Stefan Branković (; c. 1417 – 9 October 1476), also known in historiography as Stefan the Blind (Стефан Слепи), was briefly the despot (ruler) of the Serbian Despotate between 1458 and 1459, member of the Branković dynasty.

Family
Stefan and his relations are named in Dell'Imperadori Constantinopolitani (also known as the "Massarelli manuscript" after the work was found in papers of Angelo Massarelli, the general secretary of the Council of Trent), a manuscript held in the Vatican Library. This manuscript names him a son of Đurađ Branković and Eirene Kantakouzene.  D. M. Nicol (1994) questioned his maternity, suggesting Đurađ had a prior marriage to a daughter of John IV of Trebizond. However his theory presented no sources and failed to take into account that John IV was born between 1395 and 1417. He would be unlikely to be a grandparent by the 1410s.

On 11 September 1429, Đurađ made a donation to Esphigmenou Monastery at Mount Athos. The charter for the document names his wife Irene and five children. The Masarelli manuscript also names the same five children of Đurađ and Eirene. Other genealogies mention a sixth child, Todor Branković. He could be a child who died young and thus not listed with his siblings. The oldest sibling listed in the Massarelli document was Grgur Branković. The 1429 document mentions him with the title of Despot. Grgur was appointed governor of territories of southern Serbia associated to the House of Branković. He was reportedly appointed by Murad II of the Ottoman Empire in 1439. In April 1441, Grgur was accused of plotting against Murad and his governorship terminated. He was imprisoned in Amasya and blinded on 8 May 1441. Grgur and his brothers co-signed a charter by which Đurađ confirmed the privileges to the Republic of Ragusa  Grgur retired to a monastery under the monastic name "German". According to Fine, Grgur resurfaced in 1458, claiming the succession of the vacant throne of Serbia for himself or his son. The Massarelli manuscript mentioned Grgur as unwed. Later genealogies name his wife as "Jelisaveta". Vuk Grgurević, a son of Grgur, was later a titular Serbian despot (1471–1485). He was possibly an illegitimate.

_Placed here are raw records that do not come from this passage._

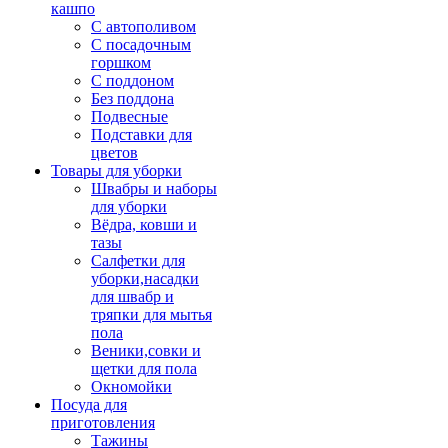
кашпо
С автополивом
С посадочным
горшком
С поддоном
Без поддона
Подвесные
Подставки для
цветов
Товары для уборки
Швабры и наборы
для уборки
Вёдра, ковши и
тазы
Салфетки для
уборки,насадки
для швабр и
тряпки для мытья
пола
Веники,совки и
щетки для пола
Окномойки
Посуда для
приготовления
Тажины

The Massarelli next names an older sister of Stefan, Mara Branković. She was one of the wives of Murad II. Stefan himself is listed third. His younger sister is listed as Cantacuzina, the Latinized version of their mother's last name. Later genealogies give her name as Katarina. She married Ulrich II of Celje. The last and youngest sibling listed was Lazar Branković, successor to their father.

Reign

According to Nicol, Stefan had become a citizen of the Republic of Venice. He was blinded alongside his brother Grgur in 1441. Both blind brothers seem to have been omitted from considerations as possible heirs to their father. They could only claim the throne in 1458, since the death of Lazar left them the only male representatives of the Branković.

According to Fine, Stefan secured the throne by co-operating with his sister-in-law Helena Palaiologina, widow of Lazar. She was a daughter of Thomas Palaiologos, Despot of the Morea, and Catherine Zaccaria of the Principality of Achaea. Helena however arranged the marriage of one of her daughters to Stjepan Tomašević, prince of Bosnia. She thus managed to secure the throne for her new son-in-law. Matthias Corvinus of Hungary and Stjepan Tomaš Kotromanić, King of Bosnia and father of Tomašević, dethroned Stefan on April 8, 1459. They enthroned Stjepan Tomašević as his replacement. At the end of 1459 Stefan decided to travel to Albania, where he had relatives. In mid-1460 he travelled to Albania where he married Angelina Arianit Komneni in November 1460. Angelina was the sister of Donika, who married Skanderbeg. Skanderbeg gave to Stefan Branković an unknown estate as appanage. At the beginning of 1461 Stefan Branković went to Italy with Skanderbeg's written recommendation.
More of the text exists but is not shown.